Data Reduction Walkthrough

This walkthrough covers reducing a set of Ar-Ar analyses in pyCrunch — from loading a data repository through blank correction, IC factor fitting, age calculation, and exporting a publication-ready age table and ideogram figure. It assumes DVC is configured and at least one experiment has been run and saved.

What the Pipeline Is

The pyCrunch pipeline is a directed acyclic graph (DAG) of processing nodes. Each node reads from a shared EngineState object, does its work, and writes results back to state. Nodes run sequentially in the order they appear in the pipeline. Any node can set state.veto to pause execution and present a review UI before continuing.

EngineState
  .unknowns   ─── list of Analysis objects
  .references ─── list of reference (blank/air) Analysis objects
  .editors    ─── list of figure/table editors opened by nodes
  .modified   ─── True if any analyses were changed

Standard pipelines are defined in pychron/pipeline/pipeline_defaults.py as YAML templates. You select a template from the pipeline menu and it instantiates the node chain. You can also build a custom pipeline by adding and reordering nodes manually.

Loading pyCrunch

Launch pyCrunch:

uv run pychron --app pipeline

On first launch confirm:

test_database startup test is green
test_dvc_fetch_meta startup test is green

The main window shows the Pipeline panel on the left (the node chain) and the Browser panel for selecting analyses.

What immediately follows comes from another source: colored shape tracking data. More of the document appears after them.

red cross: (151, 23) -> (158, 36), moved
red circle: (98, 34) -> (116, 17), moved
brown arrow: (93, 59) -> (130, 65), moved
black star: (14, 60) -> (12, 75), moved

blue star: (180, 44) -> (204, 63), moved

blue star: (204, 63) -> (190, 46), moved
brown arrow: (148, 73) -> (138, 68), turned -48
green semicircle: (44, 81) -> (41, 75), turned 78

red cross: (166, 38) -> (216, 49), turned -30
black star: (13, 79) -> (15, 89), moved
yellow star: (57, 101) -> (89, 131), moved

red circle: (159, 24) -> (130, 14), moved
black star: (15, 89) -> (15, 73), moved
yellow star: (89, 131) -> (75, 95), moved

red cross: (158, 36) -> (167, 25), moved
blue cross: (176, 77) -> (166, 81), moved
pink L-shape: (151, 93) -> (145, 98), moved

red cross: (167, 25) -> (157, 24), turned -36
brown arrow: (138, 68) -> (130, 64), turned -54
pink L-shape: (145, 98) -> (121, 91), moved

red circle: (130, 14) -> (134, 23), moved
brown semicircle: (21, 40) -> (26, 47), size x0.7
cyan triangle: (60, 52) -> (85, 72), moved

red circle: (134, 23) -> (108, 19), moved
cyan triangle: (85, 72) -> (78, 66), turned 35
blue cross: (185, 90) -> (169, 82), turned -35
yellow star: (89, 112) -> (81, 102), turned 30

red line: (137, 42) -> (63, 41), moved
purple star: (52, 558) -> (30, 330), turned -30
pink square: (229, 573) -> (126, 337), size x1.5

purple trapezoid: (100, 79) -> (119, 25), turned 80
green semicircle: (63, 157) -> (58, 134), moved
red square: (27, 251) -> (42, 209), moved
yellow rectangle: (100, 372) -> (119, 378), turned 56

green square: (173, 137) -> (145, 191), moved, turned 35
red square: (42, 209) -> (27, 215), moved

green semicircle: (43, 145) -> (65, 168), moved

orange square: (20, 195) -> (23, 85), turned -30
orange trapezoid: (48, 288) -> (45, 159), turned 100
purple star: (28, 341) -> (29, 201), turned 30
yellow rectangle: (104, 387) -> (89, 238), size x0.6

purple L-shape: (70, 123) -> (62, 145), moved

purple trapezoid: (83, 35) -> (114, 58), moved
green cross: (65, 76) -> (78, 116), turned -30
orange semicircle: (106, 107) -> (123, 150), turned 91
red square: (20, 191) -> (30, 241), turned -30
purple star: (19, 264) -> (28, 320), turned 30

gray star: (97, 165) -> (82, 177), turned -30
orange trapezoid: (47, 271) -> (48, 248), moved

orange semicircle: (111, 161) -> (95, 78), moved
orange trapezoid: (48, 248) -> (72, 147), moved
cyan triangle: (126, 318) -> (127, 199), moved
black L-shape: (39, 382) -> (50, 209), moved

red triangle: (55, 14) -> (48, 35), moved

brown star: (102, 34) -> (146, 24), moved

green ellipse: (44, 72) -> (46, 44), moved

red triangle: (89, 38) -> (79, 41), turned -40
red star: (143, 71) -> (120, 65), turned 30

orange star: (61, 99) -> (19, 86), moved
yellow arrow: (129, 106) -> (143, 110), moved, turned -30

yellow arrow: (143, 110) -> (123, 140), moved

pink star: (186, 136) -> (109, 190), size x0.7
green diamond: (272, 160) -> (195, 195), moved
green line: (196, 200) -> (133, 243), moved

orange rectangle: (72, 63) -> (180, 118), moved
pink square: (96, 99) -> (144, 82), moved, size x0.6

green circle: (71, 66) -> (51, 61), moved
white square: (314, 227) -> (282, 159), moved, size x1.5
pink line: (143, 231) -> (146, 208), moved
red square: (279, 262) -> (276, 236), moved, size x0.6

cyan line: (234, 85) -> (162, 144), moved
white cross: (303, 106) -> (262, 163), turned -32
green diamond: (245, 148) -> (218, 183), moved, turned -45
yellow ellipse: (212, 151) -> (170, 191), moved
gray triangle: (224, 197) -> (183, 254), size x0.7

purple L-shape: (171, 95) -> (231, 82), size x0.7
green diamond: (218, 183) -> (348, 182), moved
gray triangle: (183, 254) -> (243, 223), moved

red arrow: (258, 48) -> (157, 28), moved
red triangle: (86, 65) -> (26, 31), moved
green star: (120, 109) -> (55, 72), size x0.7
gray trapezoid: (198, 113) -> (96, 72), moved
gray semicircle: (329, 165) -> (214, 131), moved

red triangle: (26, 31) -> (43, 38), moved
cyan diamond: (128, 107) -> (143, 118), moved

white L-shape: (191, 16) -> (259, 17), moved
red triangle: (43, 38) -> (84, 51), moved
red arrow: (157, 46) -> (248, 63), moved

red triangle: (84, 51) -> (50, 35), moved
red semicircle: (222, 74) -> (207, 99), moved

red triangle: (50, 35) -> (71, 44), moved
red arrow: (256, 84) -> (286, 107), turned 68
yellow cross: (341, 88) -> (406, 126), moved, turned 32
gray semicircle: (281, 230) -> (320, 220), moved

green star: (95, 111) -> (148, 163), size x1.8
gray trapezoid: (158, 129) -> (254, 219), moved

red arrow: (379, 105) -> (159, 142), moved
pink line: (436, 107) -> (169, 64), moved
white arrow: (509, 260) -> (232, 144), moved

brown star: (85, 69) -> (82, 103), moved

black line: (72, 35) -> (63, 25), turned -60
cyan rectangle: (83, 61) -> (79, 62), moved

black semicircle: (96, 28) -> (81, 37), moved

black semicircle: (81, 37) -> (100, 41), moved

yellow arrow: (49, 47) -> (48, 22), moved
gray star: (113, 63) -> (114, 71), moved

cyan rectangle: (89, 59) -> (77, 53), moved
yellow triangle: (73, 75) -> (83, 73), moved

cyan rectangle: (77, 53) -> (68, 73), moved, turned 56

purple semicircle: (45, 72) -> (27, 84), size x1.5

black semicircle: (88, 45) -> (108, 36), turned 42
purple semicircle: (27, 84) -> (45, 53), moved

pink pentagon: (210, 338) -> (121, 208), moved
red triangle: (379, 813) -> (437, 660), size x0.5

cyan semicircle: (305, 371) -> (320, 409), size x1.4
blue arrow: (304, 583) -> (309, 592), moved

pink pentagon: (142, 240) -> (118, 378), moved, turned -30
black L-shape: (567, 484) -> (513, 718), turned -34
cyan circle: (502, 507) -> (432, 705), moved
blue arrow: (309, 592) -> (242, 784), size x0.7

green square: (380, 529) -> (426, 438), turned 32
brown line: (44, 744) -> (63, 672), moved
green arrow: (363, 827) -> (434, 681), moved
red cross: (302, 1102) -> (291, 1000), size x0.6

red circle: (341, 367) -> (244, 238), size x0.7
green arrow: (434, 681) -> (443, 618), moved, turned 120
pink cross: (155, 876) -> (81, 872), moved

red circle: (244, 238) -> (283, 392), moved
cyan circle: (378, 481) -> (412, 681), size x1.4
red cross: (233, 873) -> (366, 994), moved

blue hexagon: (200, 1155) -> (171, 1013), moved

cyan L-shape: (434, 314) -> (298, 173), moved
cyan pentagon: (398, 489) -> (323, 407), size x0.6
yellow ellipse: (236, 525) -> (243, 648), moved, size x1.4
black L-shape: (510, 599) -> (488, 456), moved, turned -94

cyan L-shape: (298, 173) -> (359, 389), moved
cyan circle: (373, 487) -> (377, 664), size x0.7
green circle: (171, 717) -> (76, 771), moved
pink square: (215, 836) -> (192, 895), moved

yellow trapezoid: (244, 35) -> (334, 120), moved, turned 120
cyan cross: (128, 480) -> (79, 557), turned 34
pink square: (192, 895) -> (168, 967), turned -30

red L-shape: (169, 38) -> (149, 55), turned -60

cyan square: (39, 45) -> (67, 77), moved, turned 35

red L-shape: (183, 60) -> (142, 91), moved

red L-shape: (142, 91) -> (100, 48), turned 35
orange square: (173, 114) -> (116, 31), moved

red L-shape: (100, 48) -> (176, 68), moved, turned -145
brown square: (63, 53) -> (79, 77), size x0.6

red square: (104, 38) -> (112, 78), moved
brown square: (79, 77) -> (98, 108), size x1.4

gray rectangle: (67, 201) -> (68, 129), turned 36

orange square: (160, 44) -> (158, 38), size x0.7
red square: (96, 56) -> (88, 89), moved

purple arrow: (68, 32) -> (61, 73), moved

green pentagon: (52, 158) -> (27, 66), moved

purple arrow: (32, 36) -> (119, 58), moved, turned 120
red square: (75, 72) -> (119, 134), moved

The Standard Reduction Sequence

For a typical Ar-Ar dataset, the complete reduction sequence is:

UnknownNode
  → FindBlanksNode
  → ReferenceNode (blanks)
  → FitIsotopeEvolutionNode
  → IsotopeEvolutionPersistNode
  → FindReferencesNode (air)
  → ReferenceNode (air)
  → FitICFactorNode
  → ICFactorPersistNode
  → FitBlanksNode
  → BlanksPersistNode
  → GroupingNode
  → SubGroupingNode
  → IdeogramNode
  → InverseIsochronNode
  → SubGroupAnalysisTableNode
  → XLSXAnalysisTablePersistNode

In practice you run these as separate pipeline templates (ISOEVO, BLANKS, ICFACTOR, then ARAR_IDEO / ANALYSIS_TABLE), not as one giant chain. The pipeline saves results to DVC after each stage, so each template picks up where the last left off.

Node Reference

`UnknownNode` — Load Analyses

Template name: Unknowns

Opens the analysis browser so you can select which analyses to reduce. You can filter by:

Project, sample, material
Irradiation, level
Run date range
Analysis type (unknown, blank, air, etc.)

Selected analyses become state.unknowns. All subsequent nodes operate on this list.

Shortcuts available:

Last N Analyses — loads the N most recently acquired analyses
Last N Hours — loads everything from the past N hours

Load blanks and airs alongside unknowns

Some pipelines (BLANKS, ICFACTOR) need reference analyses in state.references. The FindBlanksNode and FindReferencesNode locate these automatically from the database based on run sequence proximity — you don't need to add them manually to state.unknowns.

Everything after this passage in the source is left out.